• Work to be completed: Please write out all the data that follows exactly, without the pictures.

• Entries taken from a collection:
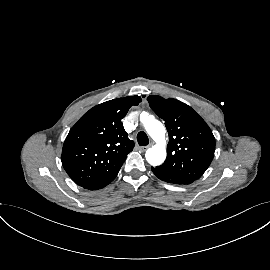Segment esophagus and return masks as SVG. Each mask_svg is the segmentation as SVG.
I'll list each match as a JSON object with an SVG mask.
<instances>
[{"instance_id":"esophagus-1","label":"esophagus","mask_w":270,"mask_h":270,"mask_svg":"<svg viewBox=\"0 0 270 270\" xmlns=\"http://www.w3.org/2000/svg\"><path fill=\"white\" fill-rule=\"evenodd\" d=\"M148 147H149V145L148 146H142V147H139V150L141 152H144V151H146L148 149Z\"/></svg>"}]
</instances>
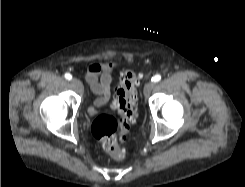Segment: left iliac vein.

• Answer:
Segment esophagus and return masks as SVG. Each mask_svg is the segmentation as SVG.
I'll list each match as a JSON object with an SVG mask.
<instances>
[{"instance_id":"esophagus-1","label":"esophagus","mask_w":270,"mask_h":270,"mask_svg":"<svg viewBox=\"0 0 270 270\" xmlns=\"http://www.w3.org/2000/svg\"><path fill=\"white\" fill-rule=\"evenodd\" d=\"M148 147H149V145L148 146H142V147H139V150L141 152H144V151H146L148 149Z\"/></svg>"}]
</instances>
Segment: left iliac vein.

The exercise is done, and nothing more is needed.